An alternative theory suggests that the Hippocampus stores ‘episodic’ memories, with layers of detail such as smell, taste, color, etc., while the cortex stores ‘semantic’ memories which are more steeped in factual knowledge than anything else. The Hippocampus might tell us that we lived in a brown, two story house in a row of houses with a rolling green field across the street where we spent many hours as a child running through the grass that rose up to our waists and chests and shoulders and beyond during the long summer months. We can still recall the sound of summer insects singing their songs and almost feel the warmth of the sunlight that streamed down from above and played with the tips of the grass shoots. Eventually this might be reported to another in much more general terms such as ‘There was a field across the street from my house. I used to play there.’ and little more.
Before the time when the written word became a more wide-spread form of recording and sharing events and history, people relied on the spoken word. Stories would spread from person to person, from village to village, passed down from generation to generation, so that the deeds and words of others would not wane with the passage of time. In this way, stories being passed to me by my parents, I know many things that otherwise I might not as they were never written down anywhere. I know things about myself from a time before I began to remember them and store them inside my own mind.
“I don’t remember my life before here, before coming here. I know I had a house, and I lived there for many years, but I can’t even recall what it looked like inside.” Mom said.
“Close your eyes, Mom, close your eyes and picture something in your mind and tell me what it is, with as much detail as you can.”
“I see a boy – he’s about five or six years old. He has dark hair. He’s sitting in a corner reading.
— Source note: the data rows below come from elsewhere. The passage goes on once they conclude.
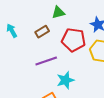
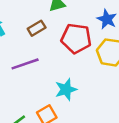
purple line: (46, 61) -> (25, 64), moved

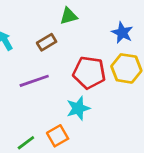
red pentagon: (76, 38) -> (89, 73), moved

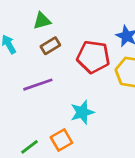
green triangle: (69, 16) -> (42, 21), moved
red pentagon: (89, 73) -> (93, 57), moved

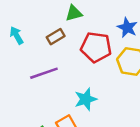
green triangle: (42, 21) -> (74, 13), moved

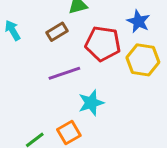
purple line: (44, 73) -> (64, 73), moved

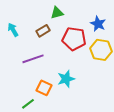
purple line: (64, 73) -> (33, 59), moved
orange square: (69, 132) -> (44, 88), moved, turned -35

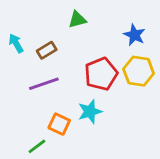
brown rectangle: (43, 31) -> (47, 50), moved
red pentagon: (74, 39) -> (101, 74), moved, turned -30

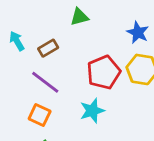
purple line: (44, 84) -> (45, 82), turned 56
orange square: (59, 124) -> (40, 115), moved

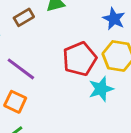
brown rectangle: (48, 48) -> (24, 17), moved
cyan star: (92, 111) -> (101, 89), moved

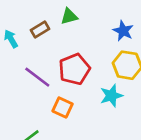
red pentagon: (80, 59) -> (74, 69), moved
orange square: (15, 102) -> (62, 107), moved

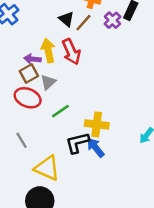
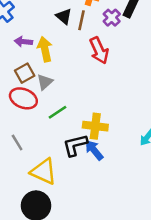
brown line: (83, 23) -> (81, 20), turned -30
red arrow: (71, 52) -> (99, 50), moved
purple arrow: (32, 59) -> (23, 42), moved

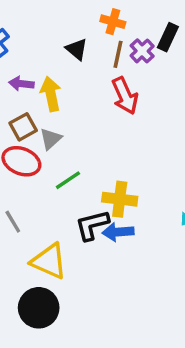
brown line: (81, 20) -> (118, 54), moved
blue arrow: (94, 150) -> (118, 232), turned -55

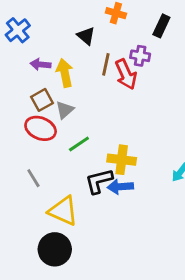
purple cross: (142, 51) -> (140, 56), moved, turned -36
brown line: (118, 54) -> (106, 64), moved

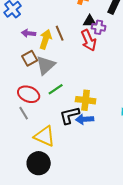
black triangle: (86, 36) -> (90, 21), moved, turned -40
brown line: (106, 64) -> (60, 33), moved, turned -35
yellow arrow: (65, 73) -> (46, 39), turned 30
gray triangle: (65, 110) -> (46, 65), size x1.5
red ellipse: (41, 128) -> (29, 94), moved

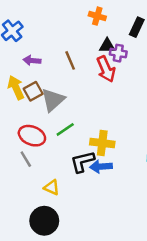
yellow arrow: (46, 39) -> (16, 88), moved, turned -42
yellow triangle: (45, 136) -> (52, 187), size x0.6

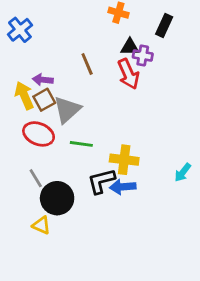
purple arrow: (32, 60) -> (43, 80), moved
green line: (65, 129) -> (81, 144), turned 42
red ellipse: (32, 136) -> (39, 134), moved
yellow triangle: (52, 187) -> (41, 225), moved
black circle: (44, 221) -> (57, 198), moved

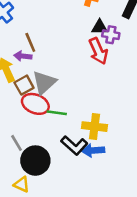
brown line: (87, 64) -> (30, 42), moved
brown square: (44, 100) -> (24, 85), moved
red ellipse: (39, 134) -> (35, 104), moved
black L-shape: (101, 181) -> (74, 145), turned -124

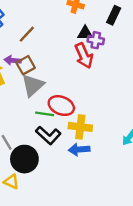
brown line: (30, 42) -> (27, 34), moved, turned 66
brown square: (24, 85) -> (26, 65), moved
red ellipse: (35, 104) -> (61, 106), moved
black L-shape: (74, 145) -> (48, 135), moved

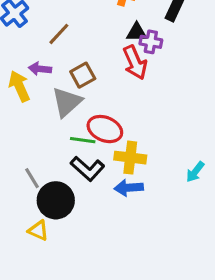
brown square: (26, 65) -> (83, 75), moved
There’s no one else in the room, but he’s just sitting there with a book.”
“That boy is me, Mom. You always said that when I first learned to read, anytime after that when you wondered where I was, you could always find me sitting in a corner, usually behind a chair, reading a book.”
“Yes – yes that’s right. I always loved that about you, that you loved to read as much as I loved to read – and still do. Do you?”
“Absolutely. I always have a book going.”
“Good. Then that’s something we’ll always share. Something we love about each other.”
“Then that’s your answer Mom.”
“My answer to what?”
“To what happens to a memory. Just like you said about your grandson being there and not remembering times you’ve spent with him, but you know you love him and enjoy being with him. Just like you pictured me just now reading in a corner and said it was always something you loved about me, my love of reading. That’s what happens to our memories. Even if we can’t recall them.”
“You think that’s it?”
“I don’t know for sure, but – perhaps we carry them in our heart as the love we feel for others, and that way they never really fade completely.”
“I hope you’re right, Son – but even if you aren’t, I think I like that, and I’m going to choose to believe it.”
Winnie The Pooh said, ‘If there ever comes a day when we can’t be together, keep me in your heart, I’ll stay there forever.’ Science might not know what happens to our memories exactly, but our hearts know what they know.
Even though memories may fade, love never will.